The nurses shave my head and give me Thorazine — three pills, three times a day. The psychologists call my mom and ask her to come and get me. She arrives and we fly back to El Paso. At the county hospital there, they put me in a psychiatric ward full of soldiers just back from Vietnam. One of them, a big, strong man, will jump up from his bed at random, any time, day or night, stand at rigid attention, and scream at the top of his lungs, “Corporal Jennings, ready for patrol, sir!”
A friend from high school finds out I’m in the hospital and smuggles in a joint for me. After about two weeks, I suddenly feel all right again. Being around these GIs straight from combat has somehow taken away my depression. I leave the hospital happy. Three days later, the local hippies have a “be-in” at the old mansion by the college. I attend in my hospital pants, with my shaved head.
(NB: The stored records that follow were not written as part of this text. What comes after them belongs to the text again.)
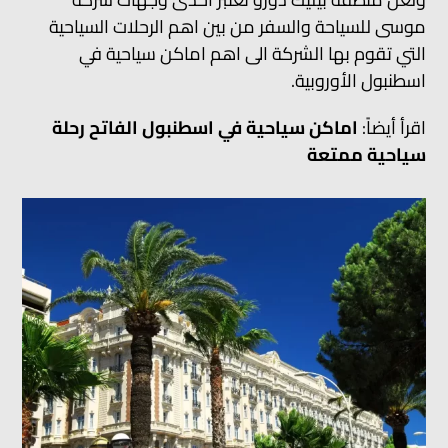
موسى للسياحة والسفر من بين اهم الرحلات السياحية
التي تقوم بها الشركة الى اهم اماكن سياحية في
اسطنبول الأوروبية.
اقرأ أيضاً:
اماكن سياحية في اسطنبول الفاتح رحلة
سياحية ممتعة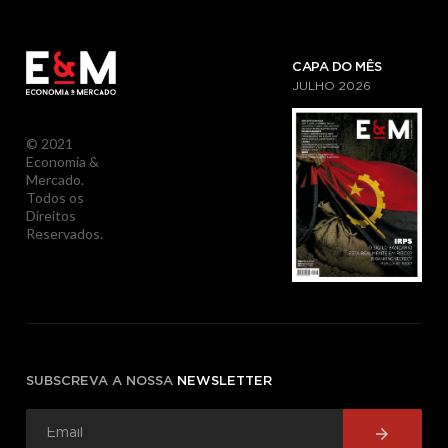
CAPA DO MÊS
JULHO
2026
© 2021
Economia &
Mercado.
Todos os
Direitos
Reservados.
SUBSCREVA A NOSSA
NEWSLETTER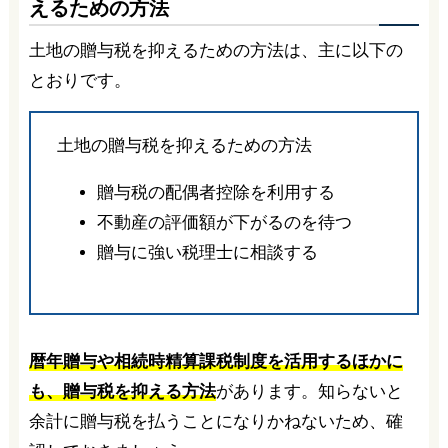
えるための方法
土地の贈与税を抑えるための方法は、主に以下の
とおりです。
土地の贈与税を抑えるための方法
贈与税の配偶者控除を利用する
不動産の評価額が下がるのを待つ
贈与に強い税理士に相談する
暦年贈与や相続時精算課税制度を活用するほかに
も、贈与税を抑える方法
があります。知らないと
余計に贈与税を払うことになりかねないため、確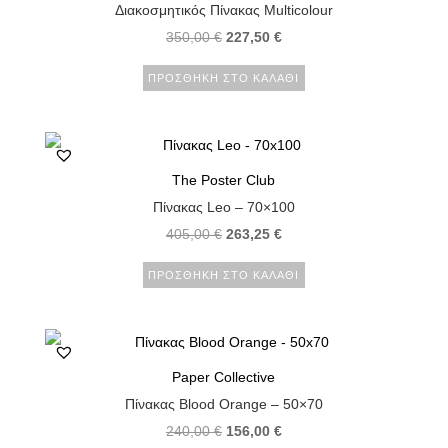
Διακοσμητικός Πίνακας Multicolour
350,00
€
227,50
€
ΠΡΟΣΘΉΚΗ ΣΤΟ ΚΑΛΆΘΙ
The Poster Club
Πίνακας Leo – 70×100
405,00
€
263,25
€
ΠΡΟΣΘΉΚΗ ΣΤΟ ΚΑΛΆΘΙ
Paper Collective
Πίνακας Blood Orange – 50×70
240,00
€
156,00
€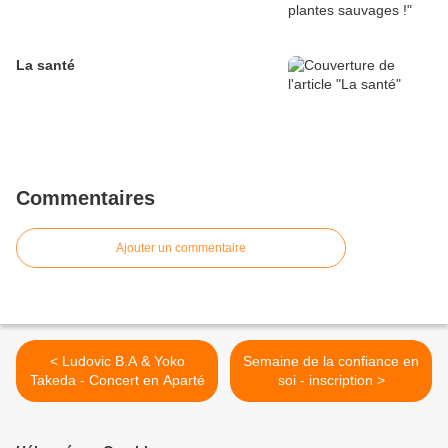
La santé
Commentaires
Ajouter un commentaire
< Ludovic B.A & Yoko
Semaine de la confiance en
Takeda - Concert en Aparté
soi - inscription >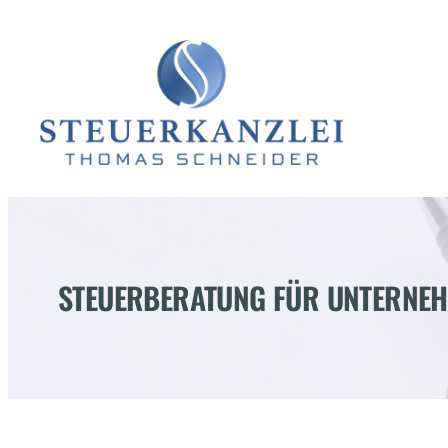
Zum
Inhalt
springen
STEUERBERATUNG FÜR UNTERNE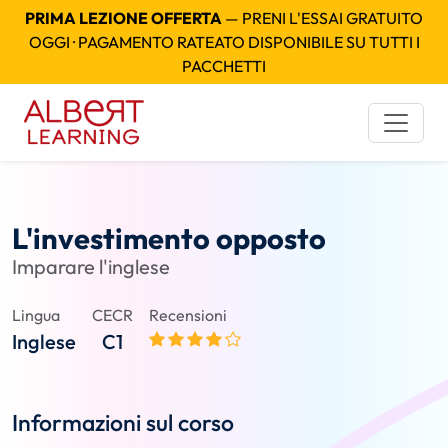
PRIMA LEZIONE OFFERTA
— PRENI L'ESSAI GRATUITO
OGGI · PAGAMENTO RATEATO DISPONIBILE SU TUTTI I
PACCHETTI
L'investimento opposto
Imparare l'inglese
Lingua
CECR
Recensioni
Inglese
C1
Informazioni sul corso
I take some acid. The trip is mellow and pleasant.
Snake and I are sitting underneath a bridge to the Northgate Shopping Center and sniffing glue. Snake is a longtime connoisseur of glue-sniffing. He shows me the proper way to do it: You take two paper bags, one inside the other, and wad them up to make them flexible, then take two tubes of model-airplane cement and squeeze them into the bags, one at a time, trying to keep any from getting on the edge of the bag. (You don’t want it all over your face.) After the glue is in, you squish the bottom of the bags with your hand to smear it all over, give it more spread, for more vapors. Finally, you grab the top of the bags in your half-open fist. Now comes the important part: You don’t actually “sniff” glue; you inhale it, putting your mouth to the opening of the bags and breathing deeply. You inhale several times, sort of hyperventilating into the bag until the fumes burn your lungs and your eyeballs feel as if they’re filling with warm water.
Later, a cop comes looking under the bridge. “Hey, you,” he says. “Come on out of there.” His voice is not mean or anything, just fatherly. He looks fatherly, too — plump, middle-aged, clean-cut.
They put Snake and me in separate police cars. The fatherly cop is sitting next to me, writing out the report. He looks worried, sad even. He’s concerned that I sniff glue. “You shouldn’t do this, son,” he says. “You shouldn’t do this.” His plump, uniformed body heaves a deep sigh. His face is a mask of concern.
The parents have left their sixteen-year-old daughter in charge while they visit Aunt Harriet in Baton Rouge. Unbeknownst to them, their daughter likes pot. They don’t know this, but Snake does.
Snake and I drive around in his car, a 1936 Dodge, looking for somewhere to crash. We find a middle-class home; the parents have left their sixteen-year-old daughter in charge while they visit Aunt Harriet in Baton Rouge. Unbeknownst to them, their daughter likes pot. They don’t know this, but Snake does. The girl is absolutely blown away by Snake, with his long hair and his worldly swagger. “Sure, honey,” Snake says, “bring all your friends over. I’ve got lots of pot, lots of it.”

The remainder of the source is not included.